El Rey de los Asesinos estaba inquieto. Se agachó en la oscuridad junto a un cobertizo construido para guardar las herramientas. Bajo su disfraz acostumbrado, sudaba copiosamente y rechinaba los dientes.
Sólo le separaban de la pared maestra del dique unos pocos metros.
Más de media hora había transcurrido desde que partieran Buttons Zortell y sus compañeros y no había ocurrido lo que tan ansiosamente esperaba.
Había ordenado disparar las armas para atraer a su enemigo, ¡y no se oía el más leve ruido! Había esperado que Doc Savage apareciese en los alrededores, pero no se veía señal alguna del hombre de bronce.
¿Por qué no sucedía nada? Estaba impaciente por ver volar el dique en pedazos, gracias a los efectos destructores de su ingenioso aparato fotoeléctrico. ¡Todo volaría al mismo tiempo!
¡Su cuadrilla entera desaparecería para siempre, para que nadie pudiera disputarle en el futuro sus mal adquiridas ganancias! ¡La «Mountain Desert Construction Company» estaría en bancarrota por la pérdida de su famoso dique! ¡Sería un golpe maestro perfecto!
Se puso en pie, incapaz de dominar sus nervios. Había decidido inspeccionarlos alrededores y ver por qué no ocurría nada de lo que estaba previsto.
Si era necesario él mismo daría a Doc Savage un empujón que lo enviase al fondo del precipicio.
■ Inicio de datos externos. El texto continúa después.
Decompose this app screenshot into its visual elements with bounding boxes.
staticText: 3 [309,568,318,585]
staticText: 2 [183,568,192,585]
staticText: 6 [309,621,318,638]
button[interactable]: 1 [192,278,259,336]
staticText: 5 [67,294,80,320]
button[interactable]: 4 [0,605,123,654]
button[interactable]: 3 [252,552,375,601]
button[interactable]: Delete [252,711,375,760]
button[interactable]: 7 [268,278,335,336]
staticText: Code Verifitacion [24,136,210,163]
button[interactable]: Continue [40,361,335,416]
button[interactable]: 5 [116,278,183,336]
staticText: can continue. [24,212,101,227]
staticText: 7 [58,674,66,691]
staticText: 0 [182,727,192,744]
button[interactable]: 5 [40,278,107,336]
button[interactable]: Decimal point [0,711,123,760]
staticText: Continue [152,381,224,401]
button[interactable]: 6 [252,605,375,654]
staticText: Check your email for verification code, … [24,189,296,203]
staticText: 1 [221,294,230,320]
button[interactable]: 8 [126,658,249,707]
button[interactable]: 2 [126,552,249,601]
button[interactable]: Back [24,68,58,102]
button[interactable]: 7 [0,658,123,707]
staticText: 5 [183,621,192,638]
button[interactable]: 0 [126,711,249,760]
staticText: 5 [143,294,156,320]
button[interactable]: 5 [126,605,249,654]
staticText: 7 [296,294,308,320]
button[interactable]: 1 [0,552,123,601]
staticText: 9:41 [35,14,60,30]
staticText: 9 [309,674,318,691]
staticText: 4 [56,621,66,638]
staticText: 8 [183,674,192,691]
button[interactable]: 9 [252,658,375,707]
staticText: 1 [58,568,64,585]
Oyó un leve ruido a su espalda y se volvió como movido por un resorte.
Sus cabellos se erizaron bajo el sombrero, y un grito ahogado escapó de su pecho a través de la bufanda que le tapaba la cara.
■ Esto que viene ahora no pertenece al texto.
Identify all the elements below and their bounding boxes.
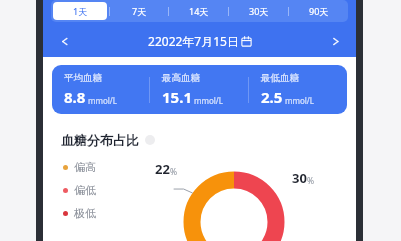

En pie ante él estaba Doc Savage, y en la laguna de laminillas de oro de sus pupilas fulguraba una luz terrible.
El hombre enmascarado sacó un revólver, pero una mano morena lo golpeó con increíble rapidez y con la fuerza destructora de un rayo, y el revólver fue a parar a unos metros de distancia.
Poseído de un pánico irrefrenable, el hombre enmascarado dio media vuelta y huyó como un loco. El camino más cómodo era el que conducía hacia el extremo del dique, ya casi construido.
Tomó aquel camino sin vacilar un segundo.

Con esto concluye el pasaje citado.